Thanks so much my friend,
Otis Guillebeau from Auburn, Georgia


----------



## fire65 (Oct 29, 2008)

Confusing. If the question is for one person only, why not pm him?


----------



## Cherryville Chuck (Sep 28, 2010)

Hi Otis. Myra says as soon as possible but I'm sure that's next year sometime. This is the stain: SamaN wood stain & AquaShine maintenance products [ Furniture stain and varnish | Wood floor cleaner, laminate floor cleaner ] . I went to the color chart instead of the homepage. It's made in Quebec. It's a bit pricey when compared to other stains but it goes a long way and I love the stuff. Up here the small container is about $10C and the large about 17-18. I think there still are pictures in my uploads of 2 picture frames I made and stained, one kind of an emerald green and the other a blue both on white birch.
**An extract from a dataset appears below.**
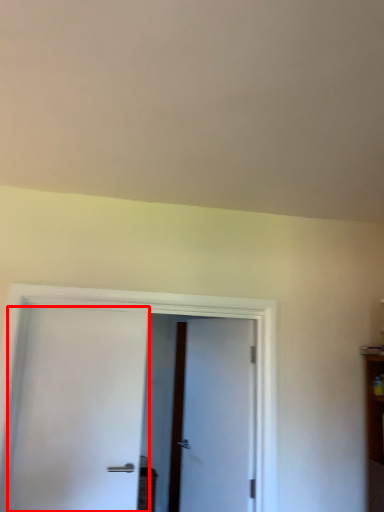 Question: From the image's perspective, considering the relative positions of door (annotated by the red box) and door in the image provided, where is door (annotated by the red box) located with respect to the staircase?

Choices:
 (A) below
 (B) above

Answer: (B)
I have also recently stained some wood with it and varnished over it with marine spar varnish and there doesn't seem to be a problem. It is labeled stain but I would almost say it is actually a water based dye.


----------



## OPG3 (Jan 9, 2011)

Clay (fire65):

I seriously doubt if Cherryville Chuck found it confusing.

I thought the main topic (odorless wood stain) might be of interest to other members.

Well, Charles and his lovely wife and his brother Steve came to visit me recently. I'm an inventor and I do a few other things as well. My dog is Jericho and he is a coal black Belgian Malinois. Since Myra had no interest in viewing my reptile collection but the brothers actually had a keen interest in the same, she stayed upstairs and was entertained by my exceptionally polite and intelligent dog.

I've been working on various projects in my basement and there is wood paneling in 3- of the rooms. There are some new pieces of wood in the reptile room and they will soon be stained to match the original (which was Minwax Dark Walnut) and I was dreading the removal and staining and reinstallation process upcoming. Chuck made a recommendation based on his years of woodworking experience and I told him that I would get back with him when I was closer to "stain time".

I apologize for the confusion this may have caused you and maybe others in the future, but sometimes (it is a FORUM) others enjoy learning from someone else's conversation.

Otis Guillebeau from Auburn, Georgia


----------